For some reason people are really hung up on this concept that the President’s power to dissolve the legislature would essentially have no limit in scope and could never turn out badly for the President.
I have thought of this, and like I said, the reality is that it doesn’t need specific limitations because it’s ludicrous to assume a President would just sit there and use it over and over again until he got the House he wanted. You would most definitely see a President who would essentially lose the ability to govern.
If you look back to the relationship between Kings George II and George III and their Parliaments you will see a similar situation, because the monarch had no limit on his ability to call for elections for a new Parliament. By and large Parliament still almost always won over the monarch, because the power to dissolve the legislature did not tend, in itself, to change public opinion in the monarch’s favor, and many times repeated attempts to change the composition of Parliament just lead to the King finally having to accept Prime Ministers they loathed.
The President absolutely needs a functioning Congress to pass budgets and do other things that are essential to his ability to run the country, if he kept the legislature essentially permanently in a state of limbo his own power to do anything would be very limited.
Further, the President already has several powers which in the “obnoxious case scenario” he could use extremely disruptively. I brought up the pardon power precisely because it is a power that the SCOTUS has ruled is essentially unlimited in scope and unchecked by any constitutional mechanism. I have not seen the pardon power as something that gets crazy, although there are always unfortunate end of Presidency pardons that do seem to happen.
The current veto power of the President requires 2/3rds majorities from both houses to overcome, and I would argue that it could be just as disruptive as continually dissolving the House if it were used constantly. What would happen to a President that constantly vetoed every single piece of legislation? Well, Andrew Johnson only vetoed a few things that the Radical Republicans wanted and he ended up impeached and while he survived the trial in the Senate he did end up politically marginalized. A President that was actually vetoing everything would probably have been convicted in the Senate.
I had sort of considered various alternative mechanisms like allowing the House to prevent its dissolution by passing some blocking legislation with some level of supermajority, but I just don’t think it is necessary. I don’t think people should dismiss the idea of how powerful the notion of “that just isn’t appropriate” is. Under the constitution of Canada, the Governor General could, as I understand it: Withhold assent for any legislation he wanted, with little ability of Parliament to override this, or dissolve or prorogue Parliament on a whim, with little ability of Parliament to stop it. The reason that does not happen is essentially tradition, and the fact that the people put into the position of G-G just aren’t the sort who would do such a thing. If they did, you would see a dramatic change to Canada’s constitution very quickly.

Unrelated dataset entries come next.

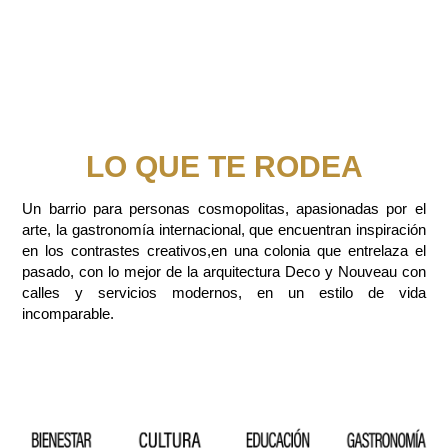
LO QUE TE RODEA
Un barrio para personas cosmopolitas, apasionadas por el
arte, la gastronomía internacional, que encuentran inspiración
en los contrastes creativos,en una colonia que entrelaza el
pasado, con lo mejor de la arquitectura Deco y Nouveau con
calles y servicios modernos, en un estilo de vida
incomparable.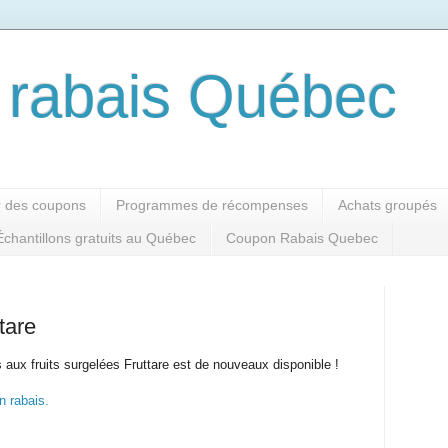
rabais Québec
 des coupons
Programmes de récompenses
Achats groupés
Échantillons gratuits au Québec
Coupon Rabais Quebec
tare
 aux fruits surgelées Fruttare est de nouveaux disponible !
n rabais.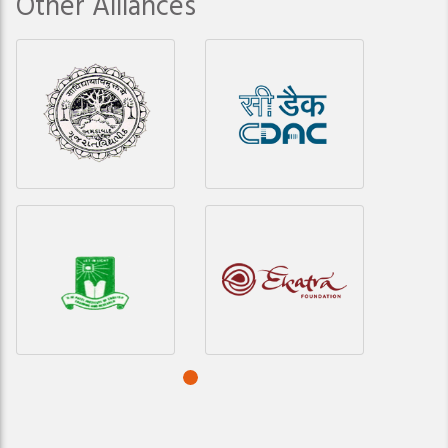
Other Alliances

In any case, the reason to grant the power to dissolve the House is for him to use it in extreme scenarios. Is it possible that a President would use it in other scenarios, to his political benefit? Yes. However, such an act would not be without risks, and the fact that he could call new elections again and again to try and get bigger majorities in the House is dramatically undermined by the fact that such action would irreparably harm the Presidency. To me, the possibility is remote enough that the system does not need to be hard coded against it.

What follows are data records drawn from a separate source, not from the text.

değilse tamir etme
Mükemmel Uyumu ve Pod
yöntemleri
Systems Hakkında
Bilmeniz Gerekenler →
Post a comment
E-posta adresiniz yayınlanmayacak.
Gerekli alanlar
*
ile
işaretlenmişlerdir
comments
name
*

Instead, it should be dealt with the same way something as unlikely as a rogue monarch in the UK or Governor General in Canada would be handled: by immediate and dramatic constitutional changes, those positions have vast powers that are never exercised because the public would not stand for it. The Presidency has real power that the public expects will be wielded by the President, but it also has powers it expects the President to use sparingly and with discretion. This power would fall into that category and I do think that the system would self correct if a President went off the deep end with it, either through constitutional changes or impeachment. However, I don’t think it is good policy to limit the options on the table by creating various hard coded limitations on the power itself.